┌──

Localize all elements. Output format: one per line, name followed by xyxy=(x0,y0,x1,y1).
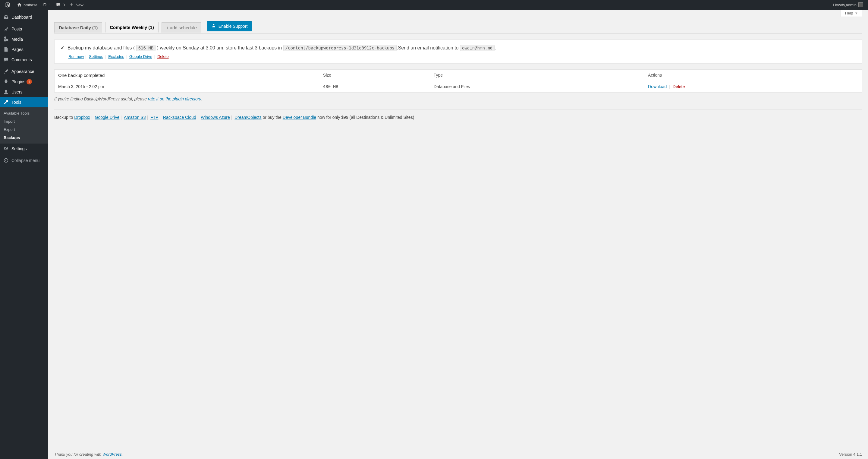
email-code: owain@hmn.md xyxy=(460,45,495,51)
collapse-menu[interactable]: Collapse menu xyxy=(0,155,48,166)
comment-icon xyxy=(3,57,9,62)
submenu-import[interactable]: Import xyxy=(0,117,48,125)
schedule-time-link[interactable]: Sunday at 3:00 am xyxy=(183,45,223,50)
tab-database-daily[interactable]: Database Daily (1) xyxy=(54,22,102,33)
menu-comments[interactable]: Comments xyxy=(0,55,48,65)
delete-schedule-link[interactable]: Delete xyxy=(157,54,169,59)
chevron-down-icon: ▾ xyxy=(855,11,858,16)
menu-tools[interactable]: Tools xyxy=(0,97,48,107)
delete-backup-link[interactable]: Delete xyxy=(673,84,685,89)
plus-icon xyxy=(70,3,74,7)
brush-icon xyxy=(3,69,9,74)
page-footer: Thank you for creating with WordPress. V… xyxy=(54,446,862,459)
dest-amazon-s3[interactable]: Amazon S3 xyxy=(124,115,146,120)
enable-support-label: Enable Support xyxy=(218,24,248,29)
menu-pages[interactable]: Pages xyxy=(0,44,48,55)
menu-label: Tools xyxy=(11,100,22,105)
menu-label: Media xyxy=(11,37,23,41)
wp-logo[interactable] xyxy=(2,0,14,10)
menu-dashboard[interactable]: Dashboard xyxy=(0,12,48,22)
refresh-icon xyxy=(42,2,47,7)
comment-icon xyxy=(56,2,61,7)
menu-posts[interactable]: Posts xyxy=(0,24,48,34)
menu-label: Comments xyxy=(11,57,32,62)
table-row: March 3, 2015 - 2:02 pm 480 MB Database … xyxy=(55,81,862,92)
wrench-icon xyxy=(3,99,9,105)
download-link[interactable]: Download xyxy=(648,84,667,89)
page-icon xyxy=(3,47,9,52)
google-drive-link[interactable]: Google Drive xyxy=(129,54,152,59)
updates-count: 1 xyxy=(49,3,51,7)
updates-link[interactable]: 1 xyxy=(40,0,53,10)
plug-icon xyxy=(3,79,9,84)
wordpress-icon xyxy=(5,2,10,7)
dashboard-icon xyxy=(3,15,9,20)
person-icon xyxy=(211,23,216,29)
actions-header: Actions xyxy=(644,69,862,81)
dest-dropbox[interactable]: Dropbox xyxy=(74,115,90,120)
new-link[interactable]: New xyxy=(67,0,86,10)
backup-path-code: /content/backupwordpress-1d31e8912c-back… xyxy=(283,45,397,51)
schedule-notice: ✔ Backup my database and files ( 616 MB … xyxy=(54,39,862,63)
tab-complete-weekly[interactable]: Complete Weekly (1) xyxy=(105,22,158,33)
site-link[interactable]: hmbase xyxy=(14,0,40,10)
developer-bundle-link[interactable]: Developer Bundle xyxy=(283,115,316,120)
backup-date: March 3, 2015 - 2:02 pm xyxy=(55,81,319,92)
menu-label: Posts xyxy=(11,27,22,31)
submenu-export[interactable]: Export xyxy=(0,125,48,134)
new-label: New xyxy=(76,3,84,7)
dest-ftp[interactable]: FTP xyxy=(150,115,158,120)
dest-dreamobjects[interactable]: DreamObjects xyxy=(235,115,261,120)
admin-bar-right: Howdy, admin xyxy=(831,0,866,10)
menu-media[interactable]: Media xyxy=(0,34,48,44)
menu-plugins[interactable]: Plugins 1 xyxy=(0,77,48,87)
schedule-actions: Run now| Settings| Excludes| Google Driv… xyxy=(61,54,856,59)
help-tab[interactable]: Help ▾ xyxy=(841,10,862,17)
admin-bar-left: hmbase 1 0 New xyxy=(2,0,86,10)
excludes-link[interactable]: Excludes xyxy=(108,54,124,59)
table-header-row: One backup completed Size Type Actions xyxy=(55,69,862,81)
destinations-line: Backup to Dropbox| Google Drive| Amazon … xyxy=(54,115,862,120)
dest-rackspace[interactable]: Rackspace Cloud xyxy=(163,115,196,120)
dest-google-drive[interactable]: Google Drive xyxy=(95,115,120,120)
menu-label: Pages xyxy=(11,47,24,52)
type-header: Type xyxy=(430,69,644,81)
comments-link[interactable]: 0 xyxy=(53,0,67,10)
run-now-link[interactable]: Run now xyxy=(68,54,84,59)
backup-size: 480 MB xyxy=(319,81,430,92)
dest-azure[interactable]: Windows Azure xyxy=(201,115,230,120)
submenu-available-tools[interactable]: Available Tools xyxy=(0,109,48,117)
menu-label: Users xyxy=(11,90,23,94)
backup-type: Database and Files xyxy=(430,81,644,92)
menu-label: Dashboard xyxy=(11,15,32,20)
size-header: Size xyxy=(319,69,430,81)
user-icon xyxy=(3,89,9,95)
enable-support-button[interactable]: Enable Support xyxy=(207,21,252,31)
site-name: hmbase xyxy=(24,3,37,7)
divider xyxy=(54,109,862,110)
menu-users[interactable]: Users xyxy=(0,87,48,97)
submenu-backups[interactable]: Backups xyxy=(0,134,48,142)
media-icon xyxy=(3,36,9,42)
version-label: Version 4.1.1 xyxy=(839,452,862,457)
menu-label: Appearance xyxy=(11,69,34,74)
menu-settings[interactable]: Settings xyxy=(0,144,48,154)
help-label: Help xyxy=(845,11,853,16)
plugins-badge: 1 xyxy=(27,79,32,84)
settings-link[interactable]: Settings xyxy=(89,54,103,59)
backup-actions: Download | Delete xyxy=(644,81,862,92)
rate-link[interactable]: rate it on the plugin directory xyxy=(148,96,201,101)
backup-size-code: 616 MB xyxy=(136,45,156,51)
footer-thanks: Thank you for creating with WordPress. xyxy=(54,452,123,457)
admin-sidebar: Dashboard Posts Media Pages Comments App… xyxy=(0,10,48,459)
comments-count: 0 xyxy=(62,3,64,7)
collapse-label: Collapse menu xyxy=(11,158,39,163)
tab-add-schedule[interactable]: + add schedule xyxy=(161,22,201,33)
avatar xyxy=(858,2,863,7)
wordpress-link[interactable]: WordPress xyxy=(102,452,122,457)
user-name: admin xyxy=(846,3,857,7)
menu-appearance[interactable]: Appearance xyxy=(0,66,48,77)
schedule-tabs: Database Daily (1) Complete Weekly (1) +… xyxy=(54,21,862,33)
collapse-icon xyxy=(3,158,9,163)
account-link[interactable]: Howdy, admin xyxy=(831,0,866,10)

└──

If the data includes images, omit them, and set down everything else exactly as above.

→ ANSWER FOR THE TASK:
Localize all elements. Output format: one per line, name followed by xyxy=(x0,y0,x1,y1).
email-code: owain@hmn.md xyxy=(460,45,495,51)
collapse-menu[interactable]: Collapse menu xyxy=(0,155,48,166)
comment-icon xyxy=(3,57,9,62)
submenu-import[interactable]: Import xyxy=(0,117,48,125)
schedule-time-link[interactable]: Sunday at 3:00 am xyxy=(183,45,223,50)
tab-database-daily[interactable]: Database Daily (1) xyxy=(54,22,102,33)
menu-comments[interactable]: Comments xyxy=(0,55,48,65)
delete-schedule-link[interactable]: Delete xyxy=(157,54,169,59)
chevron-down-icon: ▾ xyxy=(855,11,858,16)
menu-tools[interactable]: Tools xyxy=(0,97,48,107)
delete-backup-link[interactable]: Delete xyxy=(673,84,685,89)
plus-icon xyxy=(70,3,74,7)
brush-icon xyxy=(3,69,9,74)
page-footer: Thank you for creating with WordPress. V… xyxy=(54,446,862,459)
dest-amazon-s3[interactable]: Amazon S3 xyxy=(124,115,146,120)
enable-support-label: Enable Support xyxy=(218,24,248,29)
menu-pages[interactable]: Pages xyxy=(0,44,48,55)
menu-label: Tools xyxy=(11,100,22,105)
menu-label: Media xyxy=(11,37,23,41)
wp-logo[interactable] xyxy=(2,0,14,10)
menu-dashboard[interactable]: Dashboard xyxy=(0,12,48,22)
refresh-icon xyxy=(42,2,47,7)
comment-icon xyxy=(56,2,61,7)
menu-posts[interactable]: Posts xyxy=(0,24,48,34)
menu-label: Comments xyxy=(11,57,32,62)
table-row: March 3, 2015 - 2:02 pm 480 MB Database … xyxy=(55,81,862,92)
wrench-icon xyxy=(3,99,9,105)
download-link[interactable]: Download xyxy=(648,84,667,89)
page-icon xyxy=(3,47,9,52)
google-drive-link[interactable]: Google Drive xyxy=(129,54,152,59)
updates-count: 1 xyxy=(49,3,51,7)
updates-link[interactable]: 1 xyxy=(40,0,53,10)
plug-icon xyxy=(3,79,9,84)
wordpress-icon xyxy=(5,2,10,7)
dashboard-icon xyxy=(3,15,9,20)
person-icon xyxy=(211,23,216,29)
actions-header: Actions xyxy=(644,69,862,81)
dest-dropbox[interactable]: Dropbox xyxy=(74,115,90,120)
new-link[interactable]: New xyxy=(67,0,86,10)
backup-path-code: /content/backupwordpress-1d31e8912c-back… xyxy=(283,45,397,51)
schedule-notice: ✔ Backup my database and files ( 616 MB … xyxy=(54,39,862,63)
tab-complete-weekly[interactable]: Complete Weekly (1) xyxy=(105,22,158,33)
site-link[interactable]: hmbase xyxy=(14,0,40,10)
developer-bundle-link[interactable]: Developer Bundle xyxy=(283,115,316,120)
backup-date: March 3, 2015 - 2:02 pm xyxy=(55,81,319,92)
menu-label: Posts xyxy=(11,27,22,31)
submenu-export[interactable]: Export xyxy=(0,125,48,134)
new-label: New xyxy=(76,3,84,7)
dest-ftp[interactable]: FTP xyxy=(150,115,158,120)
dest-dreamobjects[interactable]: DreamObjects xyxy=(235,115,261,120)
admin-bar-right: Howdy, admin xyxy=(831,0,866,10)
menu-media[interactable]: Media xyxy=(0,34,48,44)
menu-plugins[interactable]: Plugins 1 xyxy=(0,77,48,87)
schedule-actions: Run now| Settings| Excludes| Google Driv… xyxy=(61,54,856,59)
help-tab[interactable]: Help ▾ xyxy=(841,10,862,17)
admin-bar-left: hmbase 1 0 New xyxy=(2,0,86,10)
excludes-link[interactable]: Excludes xyxy=(108,54,124,59)
table-header-row: One backup completed Size Type Actions xyxy=(55,69,862,81)
destinations-line: Backup to Dropbox| Google Drive| Amazon … xyxy=(54,115,862,120)
dest-rackspace[interactable]: Rackspace Cloud xyxy=(163,115,196,120)
dest-google-drive[interactable]: Google Drive xyxy=(95,115,120,120)
menu-label: Pages xyxy=(11,47,24,52)
type-header: Type xyxy=(430,69,644,81)
comments-link[interactable]: 0 xyxy=(53,0,67,10)
run-now-link[interactable]: Run now xyxy=(68,54,84,59)
backup-size: 480 MB xyxy=(319,81,430,92)
dest-azure[interactable]: Windows Azure xyxy=(201,115,230,120)
submenu-available-tools[interactable]: Available Tools xyxy=(0,109,48,117)
menu-label: Users xyxy=(11,90,23,94)
backup-type: Database and Files xyxy=(430,81,644,92)
menu-label: Dashboard xyxy=(11,15,32,20)
size-header: Size xyxy=(319,69,430,81)
user-icon xyxy=(3,89,9,95)
enable-support-button[interactable]: Enable Support xyxy=(207,21,252,31)
site-name: hmbase xyxy=(24,3,37,7)
divider xyxy=(54,109,862,110)
menu-users[interactable]: Users xyxy=(0,87,48,97)
submenu-backups[interactable]: Backups xyxy=(0,134,48,142)
media-icon xyxy=(3,36,9,42)
version-label: Version 4.1.1 xyxy=(839,452,862,457)
menu-label: Appearance xyxy=(11,69,34,74)
menu-settings[interactable]: Settings xyxy=(0,144,48,154)
help-label: Help xyxy=(845,11,853,16)
plugins-badge: 1 xyxy=(27,79,32,84)
settings-link[interactable]: Settings xyxy=(89,54,103,59)
backup-actions: Download | Delete xyxy=(644,81,862,92)
rate-link[interactable]: rate it on the plugin directory xyxy=(148,96,201,101)
backup-size-code: 616 MB xyxy=(136,45,156,51)
footer-thanks: Thank you for creating with WordPress. xyxy=(54,452,123,457)
admin-sidebar: Dashboard Posts Media Pages Comments App… xyxy=(0,10,48,459)
comments-count: 0 xyxy=(62,3,64,7)
collapse-label: Collapse menu xyxy=(11,158,39,163)
tab-add-schedule[interactable]: + add schedule xyxy=(161,22,201,33)
avatar xyxy=(858,2,863,7)
wordpress-link[interactable]: WordPress xyxy=(102,452,122,457)
user-name: admin xyxy=(846,3,857,7)
menu-appearance[interactable]: Appearance xyxy=(0,66,48,77)
schedule-tabs: Database Daily (1) Complete Weekly (1) +… xyxy=(54,21,862,33)
collapse-icon xyxy=(3,158,9,163)
account-link[interactable]: Howdy, admin xyxy=(831,0,866,10)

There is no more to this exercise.